Dans ce concert de signaux positifs adressés aux investisseurs étrangers, et en premier lieu à ceux issus des nations du Sud, le monde de la finance africaine semble juste avoir oublié une donnée essentielle : la santé de la clientèle locale à qui il a vanté le bon état de ses banques, les profits tirés des dérégulations et les bénéfices du petit actionnariat et du crédit à taux variable. La nouvelle classe moyenne du continent a en effet été la première à croire aux vertus de ce nouveau modèle économique. Et pour avoir adoubé l’économie libérale, cette composante de la population africaine est devenue, dans les médias occidentaux, l’archétype de l’Afrique moderne. Selon Witney W. Schneidman, l’un des conseillers Afrique de Barack Obama, mettre à contribution ce vivier humain sera l’une des priorités du programme africain du candidat démocrate à la présidence (lire « Obama’s three objectives for continent », allAfrica.com, 29 septembre 2008).
Or, cette même classe moyenne semble aujourd’hui marquer le pas sur fond de crise financière. L’inquiétude l’envahit. Tout particulièrement dans les pays modèles, ces nations d’Afrique anglophone converties depuis le début des années 2000 au libéralisme débridé. Déjà remuée par la crise politique de la fin 2007, la classe moyenne kenyane, qui « constitue la majorité des petits actionnaires du Nairobi Stock Market » (lire « Expanding Kenya’s Middle Class to Promote Growth », par James Shikwati, The Harvard International Review, hiver 2007) fait aujourd’hui frémir la quatrième bourse du continent. Après s’être ruée sur l’action Safaricom, elle est en train de s’en dégager, contribuant à faire chuter le Nairobi Stock Exchange de 26,5% depuis le début de l’année (lire « Kenyans blame stock market slump on US economic hardships », Afrique en ligne, 25 septembre 2008).

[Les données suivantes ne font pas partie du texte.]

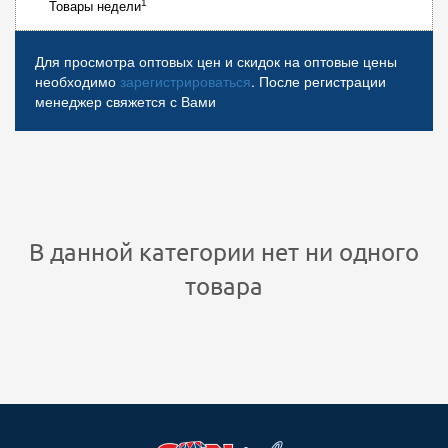
1
Товары недели
Для просмотра оптовых цен и скидок на оптовые цены
необходимо
зарегистрироваться
. После регистрации
менеджер свяжется с Вами
В данной категории нет ни одного
товара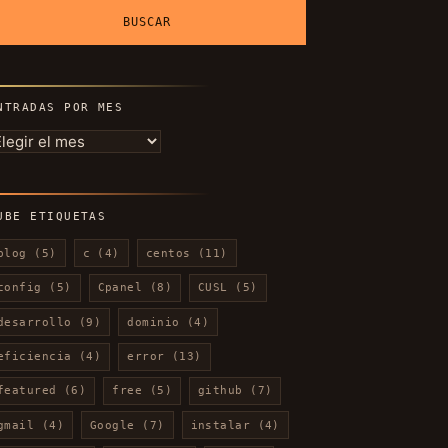
NTRADAS POR MES
ntradas
or
es
UBE ETIQUETAS
blog
(5)
c
(4)
centos
(11)
config
(5)
Cpanel
(8)
CUSL
(5)
desarrollo
(9)
dominio
(4)
eficiencia
(4)
error
(13)
featured
(6)
free
(5)
github
(7)
gmail
(4)
Google
(7)
instalar
(4)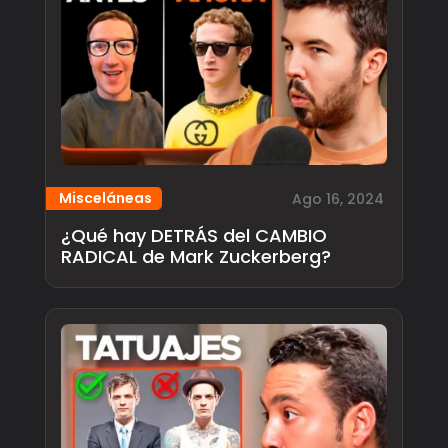
Misceláneas
Ago 16, 2024
¿Qué hay DETRÁS del CAMBIO
RADICAL de Mark Zuckerberg?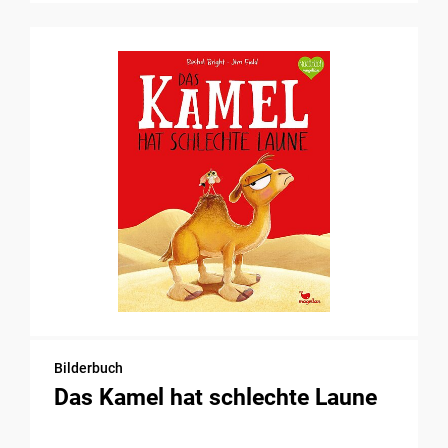
Bilderbuch
Das Kamel hat schlechte Laune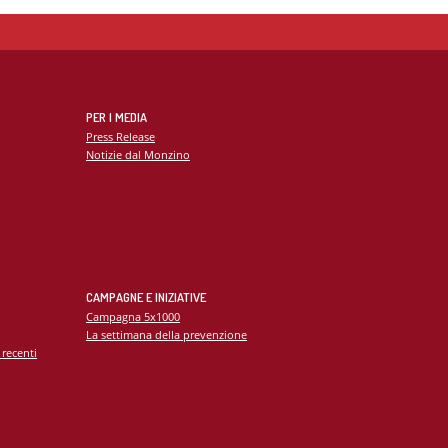
PER I MEDIA
Press Release
Notizie dal Monzino
CAMPAGNE E INIZIATIVE
Campagna 5x1000
La settimana della prevenzione
 recenti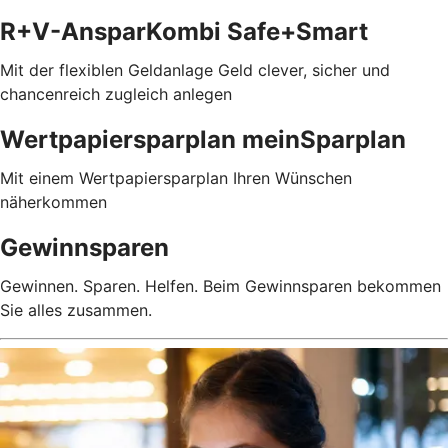
R+V-AnsparKombi Safe+Smart
Mit der flexiblen Geldanlage Geld clever, sicher und
chancenreich zugleich anlegen
Wertpapiersparplan meinSparplan
Mit einem Wertpapiersparplan Ihren Wünschen
näherkommen
Gewinnsparen
Gewinnen. Sparen. Helfen. Beim Gewinnsparen bekommen
Sie alles zusammen.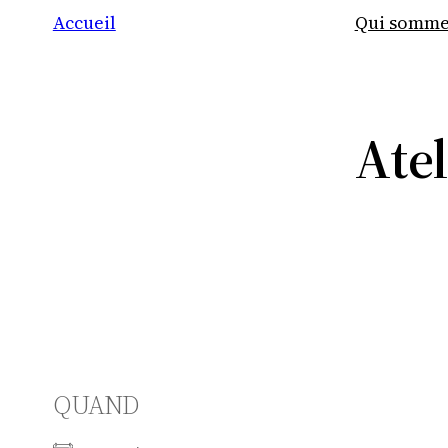
Accueil
Qui somme
Ate
QUAND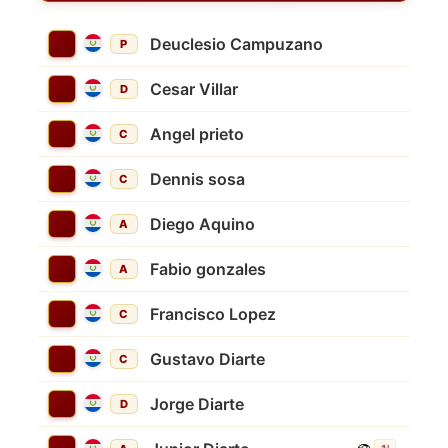
Deuclesio Campuzano
P
Cesar Villar
D
Angel prieto
C
Dennis sosa
C
Diego Aquino
A
Fabio gonzales
A
Francisco Lopez
C
Gustavo Diarte
C
Jorge Diarte
D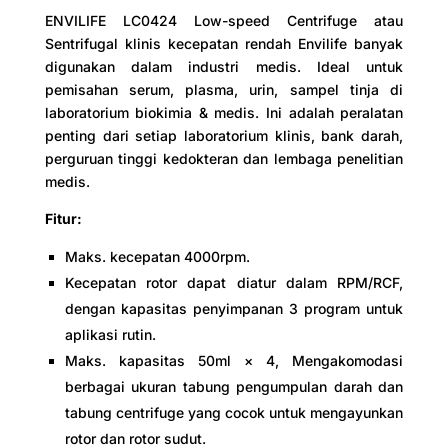
ENVILIFE LC0424 Low-speed Centrifuge atau
Sentrifugal klinis kecepatan rendah Envilife banyak
digunakan dalam industri medis. Ideal untuk
pemisahan serum, plasma, urin, sampel tinja di
laboratorium biokimia & medis. Ini adalah peralatan
penting dari setiap laboratorium klinis, bank darah,
perguruan tinggi kedokteran dan lembaga penelitian
medis.
Fitur:
Maks. kecepatan 4000rpm.
Kecepatan rotor dapat diatur dalam RPM/RCF,
dengan kapasitas penyimpanan 3 program untuk
aplikasi rutin.
Maks. kapasitas 50ml × 4, Mengakomodasi
berbagai ukuran tabung pengumpulan darah dan
tabung centrifuge yang cocok untuk mengayunkan
rotor dan rotor sudut.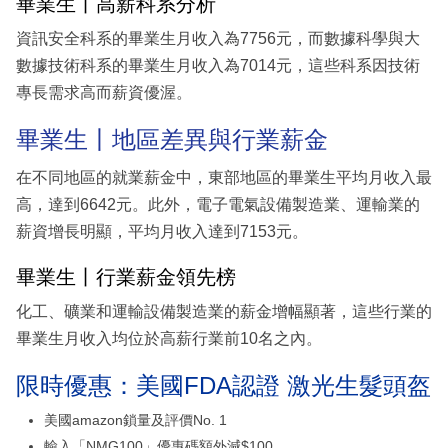
畢業生丨高薪科系分析
資訊安全科系的畢業生月收入為7756元，而數據科學與大
數據技術科系的畢業生月收入為7014元，這些科系因技術
專長需求高而薪資優渥。
畢業生丨地區差異與行業薪金
在不同地區的就業薪金中，東部地區的畢業生平均月收入最
高，達到6642元。此外，電子電氣設備製造業、運輸業的
薪資增長明顯，平均月收入達到7153元。
畢業生丨行業薪金領先榜
化工、礦業和運輸設備製造業的薪金增幅顯著，這些行業的
畢業生月收入均位於高薪行業前10名之內。
限時優惠：美國FDA認證 激光生髮頭盔
美國amazon鎖量及評價No. 1
輸入「NMG100」優惠碼額外減$100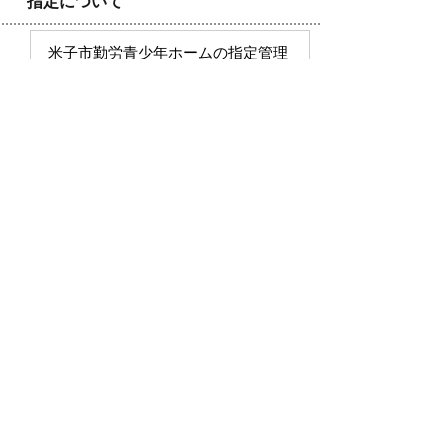
指定について
米子市勤労青少年ホームの指定管理
者を次のとおり指定しようとするも
のです。
指定管理者に指定する者：
米子市車尾五丁目1番1号
旭ビル管理株式会社
代表取締役 中村 輝彦
指定の期間：
平成29年4月1日から平成32
年3月31日まで
議案第114号
米子市万能町駐車場、米子駅前地下駐車
場及び米子駅前地下駐輪場の指定管理者
の指定について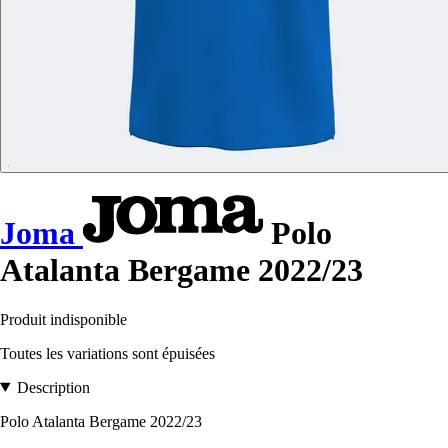
Joma
Polo
Atalanta Bergame 2022/23
Produit indisponible
Toutes les variations sont épuisées
Description
Polo Atalanta Bergame 2022/23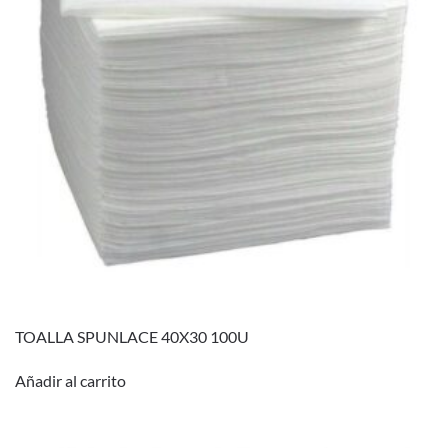
TOALLA SPUNLACE 40X30 100U
Añadir al carrito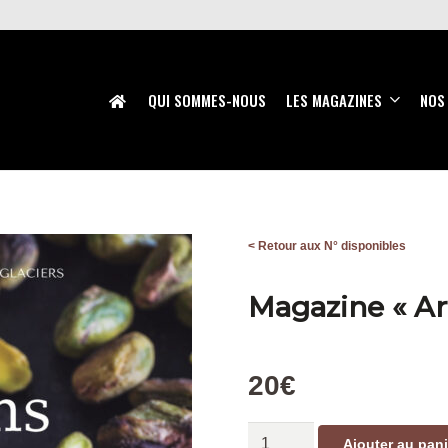
QUI SOMMES-NOUS
LES MAGAZINES
NOS
< Retour aux N° disponibles
Magazine « Ar
20
€
quantité
Ajouter au pani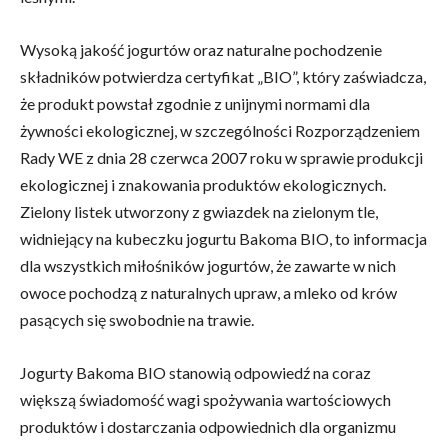
Wysoką jakość jogurtów oraz naturalne pochodzenie
składników potwierdza certyfikat „BIO”, który zaświadcza,
że produkt powstał zgodnie z unijnymi normami dla
żywności ekologicznej, w szczególności Rozporządzeniem
Rady WE z dnia 28 czerwca 2007 roku w sprawie produkcji
ekologicznej i znakowania produktów ekologicznych.
Zielony listek utworzony z gwiazdek na zielonym tle,
widniejący na kubeczku jogurtu Bakoma BIO, to informacja
dla wszystkich miłośników jogurtów, że zawarte w nich
owoce pochodzą z naturalnych upraw, a mleko od krów
pasących się swobodnie na trawie.
Jogurty Bakoma BIO stanowią odpowiedź na coraz
większą świadomość wagi spożywania wartościowych
produktów i dostarczania odpowiednich dla organizmu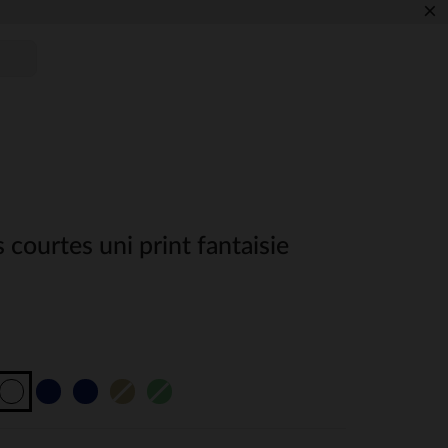
×
 courtes uni print fantaisie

Le renchérissement du crédit commence, lui, à affecter durement les Black Diamonds, les « diamants noirs », population sud-africaine censée incarner l’émergence d’une nouvelle classe moyenne africaine : 2,6 millions — soit 12 % des adultes sud-africains — en capacité de dépenser 180 milliards de rands par an (26,2 milliards de dollars), soit 28 % du pouvoir d’achat global sud-africain. Désormais, « les diamants noirs commencent à sentir les effets de la crise du crédit » (lire « ’Black diamonds’ feel the credit crunch », par Sibongile Khumalo, Business Report, 10 août 2008). Les saisies de voitures et de propriétés, deux baromètres censés jusqu’alors refléter la pertinence des réformes économiques menées dans la nouvelle Afrique du Sud, sont en constante augmentation. D’après une étude menée par le TNS Research group, ces douze derniers mois, 10% des familles de la classe moyenne nationale ont dû se défaire auprès de sociétés spécialisées dans les saisies de biens de consommation qu’elles avaient achetés à tempérament. 20% d’entre elles reconnaissent qu’elles n’ont jamais été dans la possibilité de rembourser leurs crédits et plus de la moitié sont dans le rouge, précise cette étude : « Après avoir accumulé une panoplie de biens coûteux, il est de plus en plus difficile pour elles de de maintenir leur style de vie. »
Entre une classe moyenne enfumée par ses leaders d’opinion et une majeure partie de la population oubliée par les bailleurs de fonds, le mélange pourrait se révéler socialement explosif. Plus seulement dans les « ceintures de feu » des bidonvilles. Et tout particulièrement dans les pays qui passent pour la vitrine d’une Afrique ayant embrassé dans l’euphorie les « fondamentaux » de l’économie libérale.